What happens when a hydrogen flame interacts with a wall?
New publication
09.07.2025
Fundamental Research with Practical Impact – Supported by the DFG Priority Programme SPP 2419 HyCAM

What happens when a hydrogen flame interacts with a wall?
Fundamental Research with Practical Impact – Supported by the DFG Priority Programme SPP 2419 HyCAM
Hydrogen is a key element of the energy transition. In the future, CO2-free electricity will be generated in highly efficient gas turbines. Combustion in such systems takes place in confined chambers. While boundary layers are a well-known topic in fluid mechanics, flame–wall interaction is just as crucial in combustion.

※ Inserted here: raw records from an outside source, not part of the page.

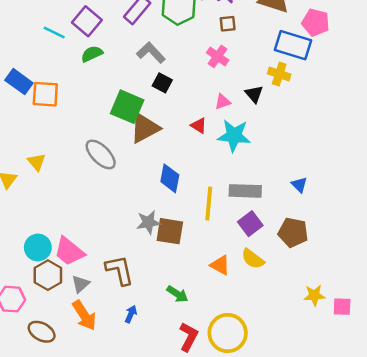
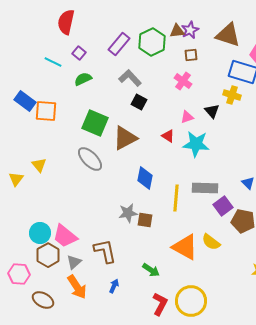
purple square: (87, 21) -> (79, 53), size x0.6
green square: (127, 107) -> (95, 123), moved
purple square: (250, 224) -> (223, 206), moved
brown square: (170, 231) -> (145, 220), size x0.7
orange triangle: (220, 265) -> (185, 247), size x1.6

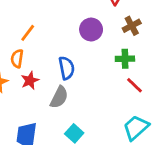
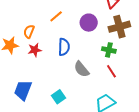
brown cross: (132, 26) -> (119, 27), size x1.5
orange line: (28, 33) -> (56, 16), moved
gray semicircle: (59, 97) -> (81, 69), moved, turned 102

But what happens when a thermodiffusively unstable hydrogen flame burns near a wall? How close does the flame get to the wall, when does it quench, what kind of heat fluxes occur, and how is this different from conventional fuels?
Let’s answer the last question right away: a lot is different, and you can see that in the attached video. The wall is on the left. What is shown – the heat flux, the temperature, and the equivalence ratio (from left to right)
We’ve recently published a two-part investigation looking into more details.
Part 1: https://lnkd.in/e7wyz4SG
In the first part, we studied a two-dimensional head-on quenching (HOQ) setup to isolate the effects of thermodiffusive instabilities on the quenching process. Compared to a one-dimensional laminar flame, we observed:
* Significantly increased wall heat fluxes,
* Reduced quenching distances,
* and a strong correlation between these effects and the local flame reactivity (I\_0).
The increase in wall heat flux is not due to flame wrinkling or an increase in global consumption speed, but is largely tied to increased local reactivity and the accompanying mixture variations introduced by the instabilities.
Part 2: https://lnkd.in/e9f-C8HE
The second part extends the analysis across a range of gas turbine and engine-relevant conditions: varying equivalence ratio, pressure, and unburnt gas temperature. Key findings include:
* The relative wall heat flux enhancement scales consistently with the reactivity factor across all operating conditions
* A predictive model is proposed to estimate wall heat flux enhancement from 1D laminar flame data.
Together, the two parts contribute to a better understanding of near-wall hydrogen combustion and provide a basis for modeling flame-wall interactions under thermodiffusively unstable conditions.